The Most Dangerous Place on Earth

Reclined against the maple headboard of his bed, Dave shrugged. His mother was small, compact, yet there was no room for her in there. He was too old for her to curl beside him on the bed—if she’d even perched on the edge, it would have embarrassed him. They were used to seeing each other over tables spread with food, or sitting in her Lexus in their separate leather seats, listening to the radio, looking at the road.

It still felt strange to him, this distance between them. When he was a kid, they’d spent hours, days, years alone together. When his father would leave for work, the air in the house would seem to lighten and expand, and she’d sit with him on the vine-laced living room rug playing Thomas the Tank Engine and then cook him butter noodles, warm and plain just like he liked, and fold him into bed at night with stories about heroes who were always brave and always saved the world. And just loved him. And there was nothing that he’d had to do to earn it.

Dave’s mother arranged herself in the desk chair, pointed her knees toward the bed. “We are not understanding each other,” she said.

Dave shrugged.

“You think we don’t love you? We don’t care? You’re the most important thing in our life, David. Number one.”

“I know,” he said. What she’d said was supposed to be a compliment, but it made the acid lurch in his stomach.

Dave’s mother wrinkled her forehead. Her eyes were liquid brown. The skin around them had feather grooves in which the black gunk of her makeup had smudged. She said, “All we ask is that you realize what you are.”

“What I am,” he echoed.

“You know you could do so much better, you could do anything. If you’d only try.” His mother’s voice was firm, emphatic. He was going to throw up. Did she really believe these things? Did she believe he hadn’t tried?

He had nothing to say to her. He pulled his legs to his chest. His socks were bleached and his toes banded by a thin gold thread.

In his silence his mother said carefully, “You know, I have always wondered what it would feel like to have really done something.”

This confession had come out of nowhere. Was he supposed to respond? He couldn’t. He felt he had intruded on a private moment she was having with herself. Yet she seemed to be waiting for him. Her gaze fell to her hands; her hair swept into her eyes and she tucked it self-consciously behind her ear. It was not her usual harried brushing away. It was something a girl would do.

“What do you mean?” he asked.

“Nothing.” She smiled, waved him away. The moment was over. “It’s just, I don’t want you to regret. You have so much potential. You can be anything you choose to be.” She placed her hand on his shoulder and squeezed.

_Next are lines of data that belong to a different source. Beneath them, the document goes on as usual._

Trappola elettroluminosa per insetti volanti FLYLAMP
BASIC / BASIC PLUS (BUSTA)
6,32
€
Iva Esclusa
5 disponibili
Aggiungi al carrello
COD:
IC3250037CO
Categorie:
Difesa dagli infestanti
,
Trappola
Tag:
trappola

Dave looked into her eyes. What he saw was not anger or disappointment or righteousness but simple human need. She had given up her life to be his mother. Because he was special. Every report card had told her otherwise, that he was little more than “a hard worker” and “a pleasure to have in class,” yet she had kept her faith. He had the potential, he could, and one day—at the right time, with the right class, the right teacher—he would. This was the story she’d told herself; it was his job to make it true.

It was hard, he thought, to be responsible for all this happiness. He was angry but he was also sorry.

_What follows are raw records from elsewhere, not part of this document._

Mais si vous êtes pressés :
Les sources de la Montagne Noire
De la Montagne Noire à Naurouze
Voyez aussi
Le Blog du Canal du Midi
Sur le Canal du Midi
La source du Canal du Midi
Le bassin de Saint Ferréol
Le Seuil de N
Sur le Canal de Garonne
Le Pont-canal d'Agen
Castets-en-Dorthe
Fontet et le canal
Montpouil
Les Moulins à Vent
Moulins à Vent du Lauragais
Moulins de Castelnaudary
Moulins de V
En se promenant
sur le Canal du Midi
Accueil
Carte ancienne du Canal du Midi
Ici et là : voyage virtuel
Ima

“I’ll try harder,” he told her. “I will try to be better.”



Drifting to sleep that night, Dave imagined another life in which he was allowed to wear happiness in the simple way that felt native to him. He thought of his future secretly, as if his parents would peer through the crack of his open bedroom door and deep into his brain (he usually left the door open because closing it triggered a string of questions he couldn’t stand: “Why do you need to close this door? What are you doing in there?”). He saw not a high-powered job, not a doctor’s white coat or a lawyer’s striped suit, but himself, Dave Chu, in chinos and polo shirt, in the middle of an ordinary life. Some job. A home. Enough money to see the newest superhero blockbuster every Friday night, not at the art-house theater in Mill Valley but at a strip-mall megaplex with stadium seating and IMAX screens. He wanted the hero to get the girl. He wanted to eat Milk Duds and popcorn and sip Sprite from a straw that he shared with his girlfriend or wife.